Prompt = Look through the material and copy each line holding "Crucigrama".

Information given =
+ + + + + + +
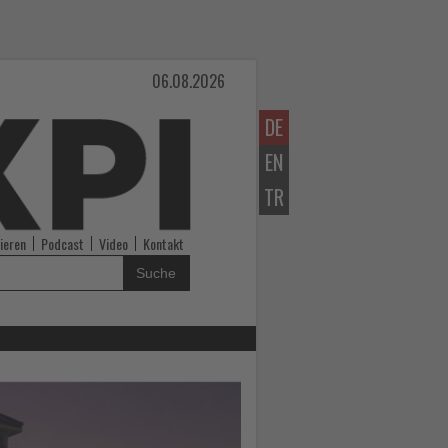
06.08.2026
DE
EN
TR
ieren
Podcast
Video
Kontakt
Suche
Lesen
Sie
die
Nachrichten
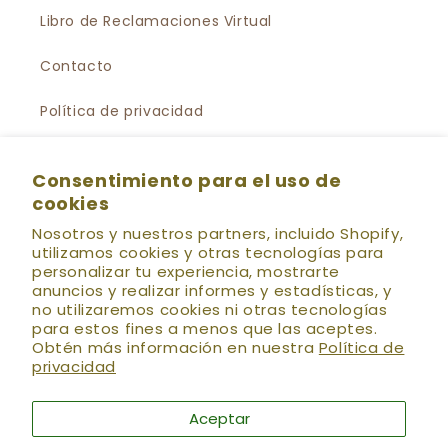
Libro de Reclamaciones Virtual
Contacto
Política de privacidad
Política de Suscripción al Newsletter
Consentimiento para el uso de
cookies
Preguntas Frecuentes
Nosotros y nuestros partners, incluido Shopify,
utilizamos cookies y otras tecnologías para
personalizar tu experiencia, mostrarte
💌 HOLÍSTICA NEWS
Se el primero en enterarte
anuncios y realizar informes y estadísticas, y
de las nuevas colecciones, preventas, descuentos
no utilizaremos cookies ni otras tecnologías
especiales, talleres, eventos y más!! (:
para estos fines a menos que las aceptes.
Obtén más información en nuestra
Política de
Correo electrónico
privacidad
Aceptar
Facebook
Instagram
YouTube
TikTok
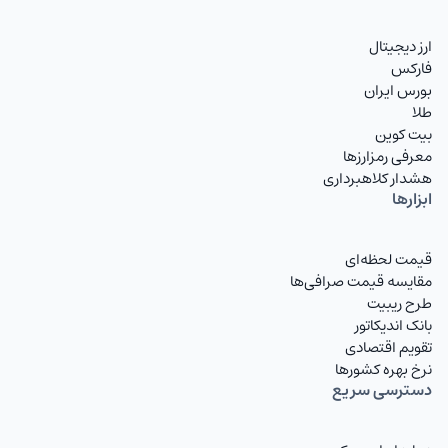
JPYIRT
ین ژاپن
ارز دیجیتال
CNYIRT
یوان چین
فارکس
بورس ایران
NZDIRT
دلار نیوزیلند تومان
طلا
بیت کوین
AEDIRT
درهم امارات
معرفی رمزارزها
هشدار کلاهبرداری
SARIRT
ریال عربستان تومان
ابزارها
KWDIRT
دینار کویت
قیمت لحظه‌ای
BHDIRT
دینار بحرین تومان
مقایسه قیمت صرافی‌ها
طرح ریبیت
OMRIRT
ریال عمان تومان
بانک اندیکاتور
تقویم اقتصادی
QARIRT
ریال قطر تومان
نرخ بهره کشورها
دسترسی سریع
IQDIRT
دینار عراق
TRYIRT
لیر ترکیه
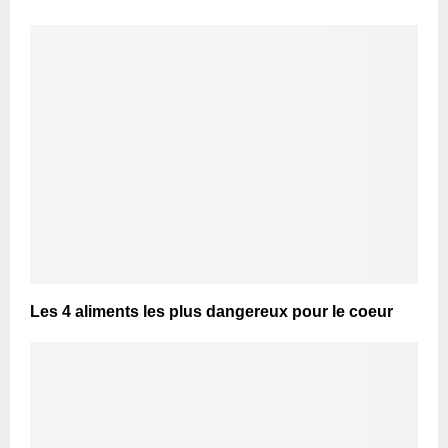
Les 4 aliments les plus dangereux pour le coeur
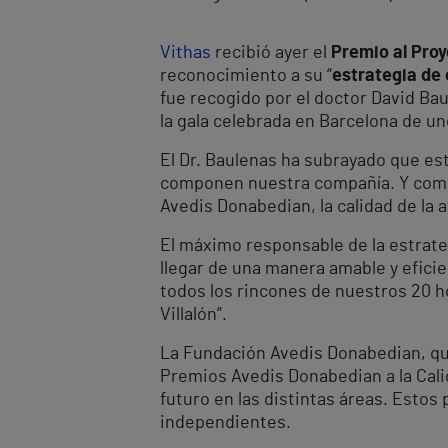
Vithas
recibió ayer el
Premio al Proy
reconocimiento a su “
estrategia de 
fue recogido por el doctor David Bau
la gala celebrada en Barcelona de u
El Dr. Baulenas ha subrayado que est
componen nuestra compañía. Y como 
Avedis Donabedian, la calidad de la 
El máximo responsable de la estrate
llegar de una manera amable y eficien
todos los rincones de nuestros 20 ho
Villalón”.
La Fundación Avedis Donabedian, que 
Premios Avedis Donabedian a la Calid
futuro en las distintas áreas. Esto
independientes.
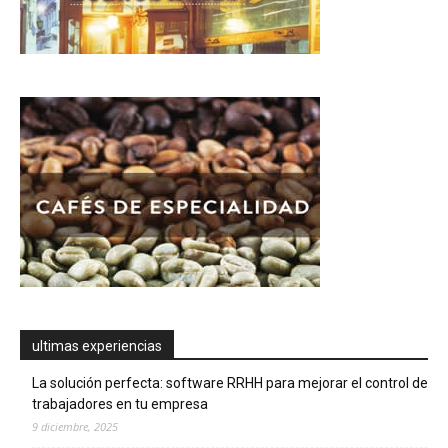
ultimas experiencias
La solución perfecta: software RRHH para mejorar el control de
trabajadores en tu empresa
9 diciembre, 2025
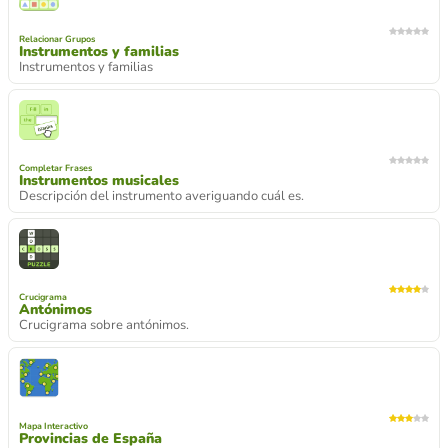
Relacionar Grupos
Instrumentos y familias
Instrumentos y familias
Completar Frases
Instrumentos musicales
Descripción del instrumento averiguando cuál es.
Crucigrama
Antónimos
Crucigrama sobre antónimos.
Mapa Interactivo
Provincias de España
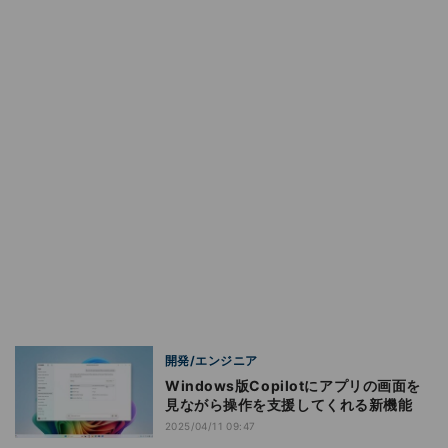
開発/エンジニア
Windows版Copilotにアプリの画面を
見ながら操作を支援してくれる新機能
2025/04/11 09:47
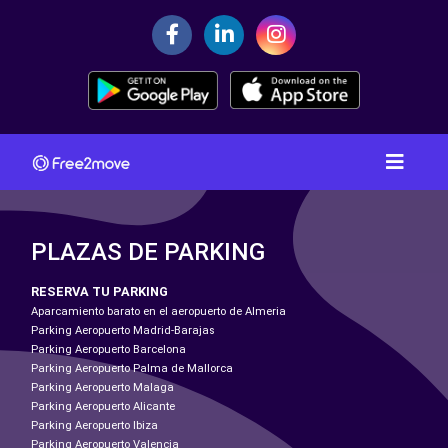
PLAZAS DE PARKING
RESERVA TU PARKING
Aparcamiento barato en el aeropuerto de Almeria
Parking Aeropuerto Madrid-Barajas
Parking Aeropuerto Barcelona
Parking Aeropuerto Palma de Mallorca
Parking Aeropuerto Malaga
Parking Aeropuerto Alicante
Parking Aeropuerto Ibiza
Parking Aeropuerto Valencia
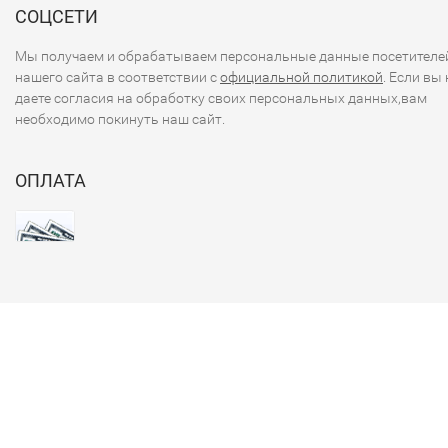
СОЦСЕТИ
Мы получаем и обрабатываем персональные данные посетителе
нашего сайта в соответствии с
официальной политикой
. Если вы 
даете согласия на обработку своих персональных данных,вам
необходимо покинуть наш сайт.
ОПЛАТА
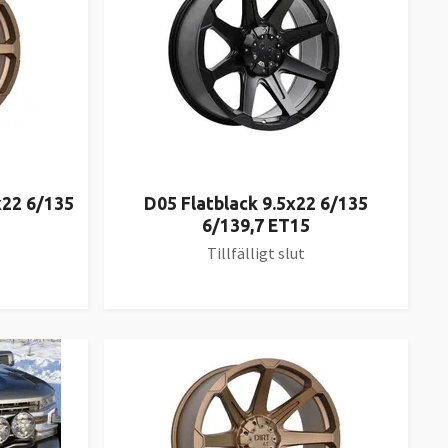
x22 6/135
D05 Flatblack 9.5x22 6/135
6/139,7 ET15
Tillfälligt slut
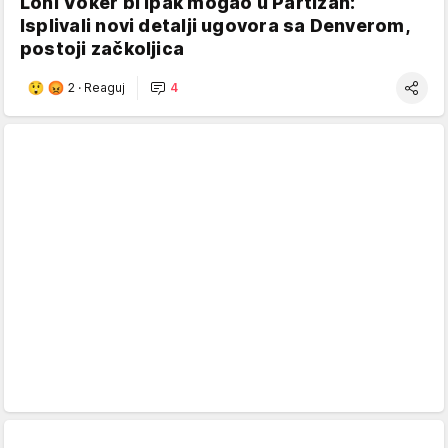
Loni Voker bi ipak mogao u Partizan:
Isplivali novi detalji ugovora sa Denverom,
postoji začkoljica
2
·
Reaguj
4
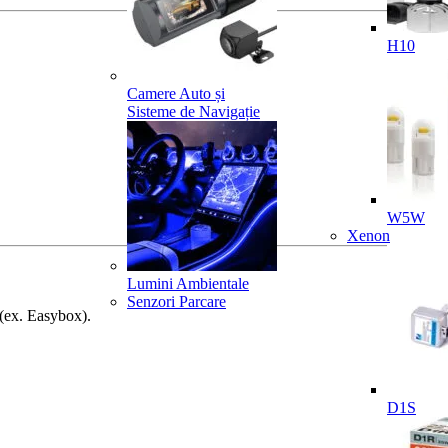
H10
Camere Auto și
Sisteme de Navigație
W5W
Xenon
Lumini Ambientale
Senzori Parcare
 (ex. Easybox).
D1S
+ + + + + + +
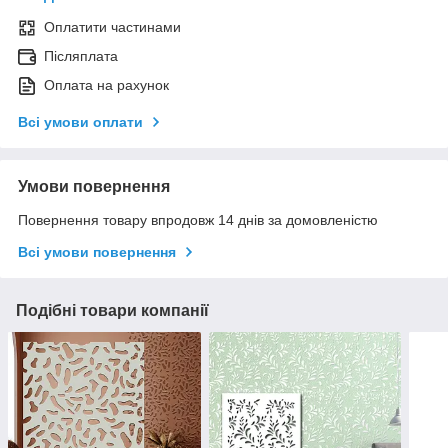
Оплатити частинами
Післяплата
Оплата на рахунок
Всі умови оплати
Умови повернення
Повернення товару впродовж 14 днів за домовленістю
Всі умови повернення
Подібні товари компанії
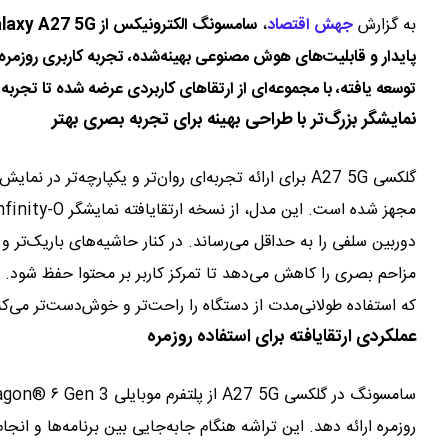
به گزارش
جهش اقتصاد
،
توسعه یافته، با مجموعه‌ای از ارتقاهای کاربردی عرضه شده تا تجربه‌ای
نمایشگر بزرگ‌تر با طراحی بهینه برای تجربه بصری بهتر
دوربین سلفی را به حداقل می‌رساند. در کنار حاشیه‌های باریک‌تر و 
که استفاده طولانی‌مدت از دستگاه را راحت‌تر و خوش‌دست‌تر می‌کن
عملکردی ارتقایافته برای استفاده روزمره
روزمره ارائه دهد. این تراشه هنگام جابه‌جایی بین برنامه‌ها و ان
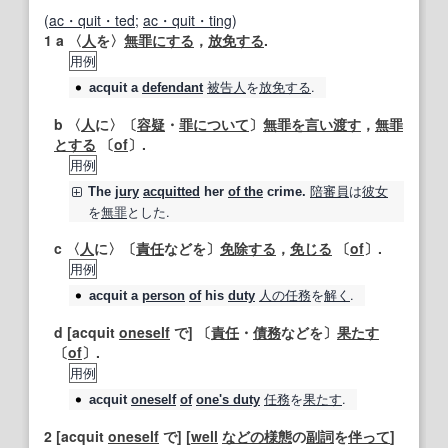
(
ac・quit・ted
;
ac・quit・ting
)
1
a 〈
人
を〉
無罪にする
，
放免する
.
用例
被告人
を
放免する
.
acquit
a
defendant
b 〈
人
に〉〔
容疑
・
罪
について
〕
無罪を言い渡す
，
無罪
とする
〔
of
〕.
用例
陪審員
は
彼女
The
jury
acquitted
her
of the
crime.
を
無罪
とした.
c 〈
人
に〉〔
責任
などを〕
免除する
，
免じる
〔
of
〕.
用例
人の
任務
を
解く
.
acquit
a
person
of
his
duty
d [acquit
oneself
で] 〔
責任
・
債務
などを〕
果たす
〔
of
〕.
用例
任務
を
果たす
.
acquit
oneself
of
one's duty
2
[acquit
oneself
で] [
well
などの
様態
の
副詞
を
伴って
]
+ + + + + + +
The completed task =
Crucigrama
Crucigrama sobre antónimos.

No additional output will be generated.